Talwani determinó la semana pasada que el Servicio Postal violó su orden al seguir trabajando en la norma final, pero no impuso sanciones al gobierno. El lunes, emitió un fallo en el que se negó a levantar la orden de restricción y también señaló que el Servicio Postal podía continuar trabajando en su portal, siempre que no estuviera obligando a los estados a usarlo.
En su resumen de la declaración del denunciante, el grupo Whistleblower Aid afirma que la construcción apresurada del portal, con el objetivo de estar activo el martes, significó que no se sometió a pruebas completas.
“El modo aparentemente descuidado y apresurado en que se están construyendo el Portal Federal de Correo de Boletas y los sistemas informáticos de apoyo plantea un riesgo significativo”, escribió el grupo. “Potencialmente, millones de votantes estadounidenses podrían no recibir su boleta por correo en este ciclo electoral de manera oportuna, o incluso no recibirla en absoluto”.

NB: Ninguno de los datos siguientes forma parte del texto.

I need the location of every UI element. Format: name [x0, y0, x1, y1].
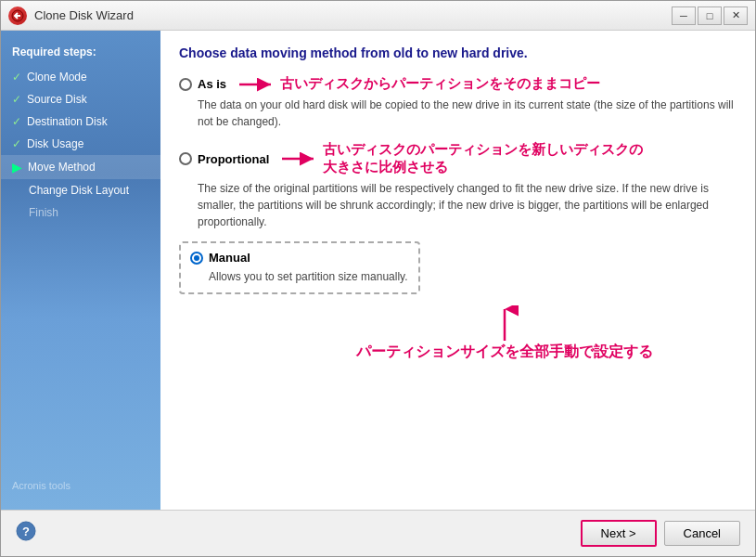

La declaración también indica que el Servicio Postal está implementando una regla de “cero por ciento” según la cual cualquier error en cualquier boleta por correo enviada por una oficina electoral podría llevar a que todas sean descartadas, incluso si se trata simplemente de un problema entre decenas de miles de boletas legítimas.
La regla exige que las boletas sean manejadas en una oficina postal física por un funcionario electoral. Luego serán escaneadas para asegurar que coincidan con la base de datos de votantes. Durante tres capas de verificaciones, un solo error aparente podría hacer que se rechace todo el lote, según la declaración.
Blumenthal manifestó que tiene “una esperanza muy fuerte y cierta fe en que nuestro sistema de justicia anulará esta regla inconstitucional e inconcebible”. Pero, añadió, si de algún modo entra en vigor para las elecciones de mitad de mandato, no aconsejaría votar por correo.